**TASK OBJECTIVE**
Scan the material for the word "Polished", and copy each line where it shows up.
▶
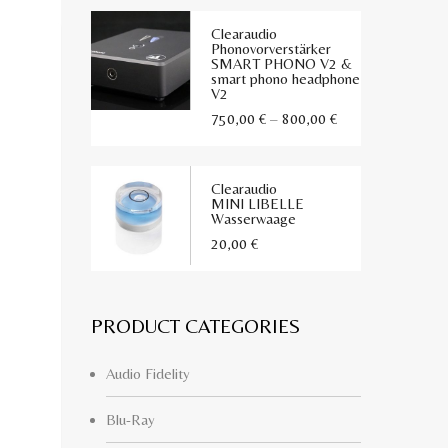
Clearaudio
Phonovorverstärker
SMART PHONO V2 &
smart phono headphone
V2
Preisspanne:
750,00
€
–
800,00
€
750,00 €
bis
Clearaudio
800,00 €
MINI LIBELLE
Wasserwaage
20,00
€
PRODUCT CATEGORIES
Audio Fidelity
Blu-Ray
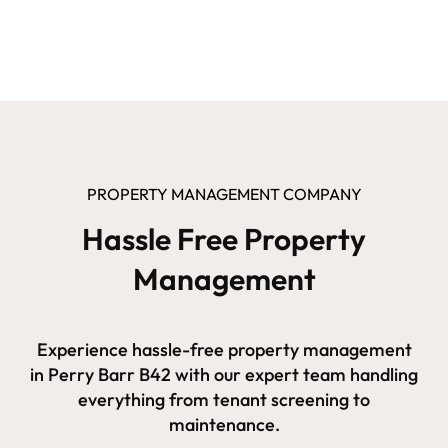
PROPERTY MANAGEMENT COMPANY
Hassle Free Property
Management
Experience hassle-free property management
in Perry Barr B42 with our expert team handling
everything from tenant screening to
maintenance.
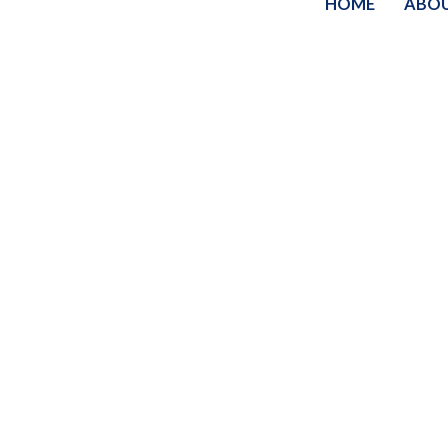
HOME
ABO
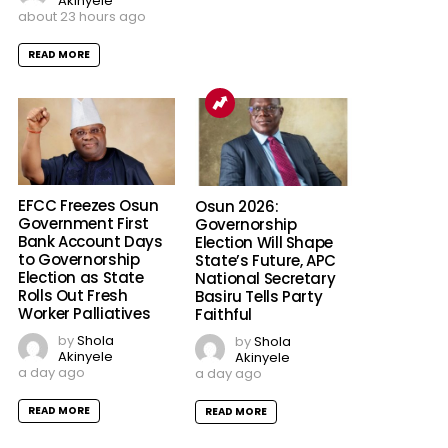
Akinyele
about 23 hours ago
READ MORE
EFCC Freezes Osun
Osun 2026:
Government First
Governorship
Bank Account Days
Election Will Shape
to Governorship
State’s Future, APC
Election as State
National Secretary
Rolls Out Fresh
Basiru Tells Party
Worker Palliatives
Faithful
by
Shola
by
Shola
Akinyele
Akinyele
a day ago
a day ago
READ MORE
READ MORE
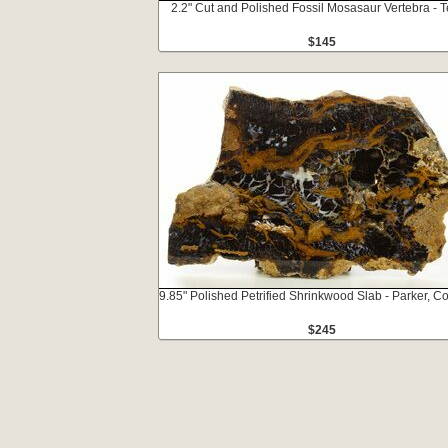
2.2" Cut and Polished Fossil Mosasaur Vertebra - 
$145
9.85" Polished Petrified Shrinkwood Slab - Parker, C
$245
◀
**RESPONSE TO THIS EXERCISE**
2.2" Cut and Polished Fossil Mosasaur Vertebra - 
9.85" Polished Petrified Shrinkwood Slab - Parker, C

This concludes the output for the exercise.